かりん 増血記(6)

かりん 増血記(6) 『かりん 増血記(6)』

甲斐透[著]/影崎由那[原作・イラスト]

判型:文庫判

レーベル:富士見ミステリー文庫

版元:富士見書房

発行:平成17年10月15日

isbn:4829163216

本体価格:540円

商品ページ:[bk1amazon]

『月刊ドラゴンエイジ』での人気連載で、今年十一月からWOWOWにてアニメ版の放映も決定している影崎由那の漫画『かりん』の番外編を綴る小説版第六巻。

 様々な障害を乗り越え、雨水健太との仲を“秘密を共有する友達”から“親しい友達”ぐらいにはランクアップさせたことに少々浮かれ加減の落ちこぼれ吸血鬼・真紅果林だったが、好事魔多し、早速想像もしない出来事に見舞われる。はるばるアメリカから、果林の父ヘンリー・マーカーの子供だという少年がやって来たのである。嫉妬深いヘンリーの妻カレラは激昂し、ヘンリーは身に覚えのない事態に妻に対して取り繕うのが精一杯で、聡明な妹・杏樹の提案で果林が自称隠し子のジェイクに対する窓口の役割をする羽目になった。ジェイクの発する“不幸”のオーラに吸血鬼、もとい増血鬼の本能を刺激されるために出来れば避けたい果林だが、ことが自分の父に絡んでいるとあって見捨てることも出来ずに対処に苦しむ。一方で健太は、果林とはいい友達というだけのつもりでいても、同年代のジェイクに対する果林の言動に苛立ちを隠せない。家庭の空気も健太との仲も微妙になるなか、ジェイクを追う人間が姿を現し、事態は更にややこしいことに……

 毎回漫画版の単行本が刊行されるのに合わせてか、ひと月遅れぐらいで、その直後のエピソードを綴るのが習いとなっていたこのシリーズだが、今回はちょっと間隔を開けての登場となった。原作第六巻は修羅場のさなかで話が終わっており、あいだに番外編を差し挟む余地がなかったことが原因であろうが、このペースに馴染んでいたのでやや拍子抜けの感は否めない――リアルタイムで読んでいなければそんな感慨を抱くこともなかったのだろうが。

 原作第七巻で雨水健太との関係が進展したのを受けての新作ゆえ、多少は甘い雰囲気になるかと思いきや、相変わらずのトラブル三昧である。若干果林と健太の心理的距離感が縮まっているのは確かだが、ラブコメの王道を走ってやきもきさせているのは変わらない。
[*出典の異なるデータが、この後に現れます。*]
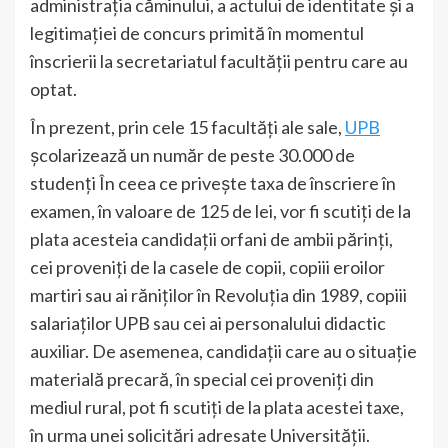
administrația căminului, a actului de identitate și a
legitimației de concurs primită în momentul
înscrierii la secretariatul facultății pentru care au
optat.
În prezent, prin cele 15 facultăţi ale sale,
UPB
şcolarizează un număr de peste 30.000 de
studenţi În ceea ce priveşte taxa de înscriere în
examen, în valoare de 125 de lei, vor fi scutiţi de la
plata acesteia candidaţii orfani de ambii părinţi,
cei proveniţi de la casele de copii, copiii eroilor
martiri sau ai răniţilor în Revoluţia din 1989, copiii
salariaţilor UPB sau cei ai personalului didactic
auxiliar. De asemenea, candidaţii care au o situaţie
materială precară, în special cei proveniţi din
mediul rural, pot fi scutiţi de la plata acestei taxe,
în urma unei solicitări adresate Universităţii.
 レーベルを尊重してか、いちおう謎解きらしき要素を盛り込んでいることも従来通りだが、今回は少々乱暴な印象を受けた。最大の着想はジェイクの“嘘”にまつわるくだりで、実際にあり得る出来事に因ってはいるのだが、この物語のなかに投げ込まれると説明としても驚きとしてもあまり巧く機能していない。サスペンスの組み立ても、今回はさすがにちょっと単純すぎるだろう。

 とはいえ、原作の展開を破綻させない程度に設定を敷衍し膨らませて物語を構築しており、原作ファンや旧作の読者なら間違いなく楽しめる。ことこの巻は、番外編にて登場したキャラクターや設定がちらほらと顔を覗かせており、サービスに事欠かない。とりわけ、原作の最新刊においてちょっとだけ進展した果林と健太の関係をうまく応用していい具合のラブコメに仕立てているあたりは、いい意味で期待を裏切っておらず、番外編という位置づけからすると最上の仕事と言っていい。

 わざわざレーベルに合わせて謎解きやサスペンスを盛り込んでくれるのなら、その辺をもうちょっと掘り下げて欲しいという厭味はあるものの、ファンにとって楽しめるものをこのコンスタントなペースで発表しているのだから、それで充分かも知れない。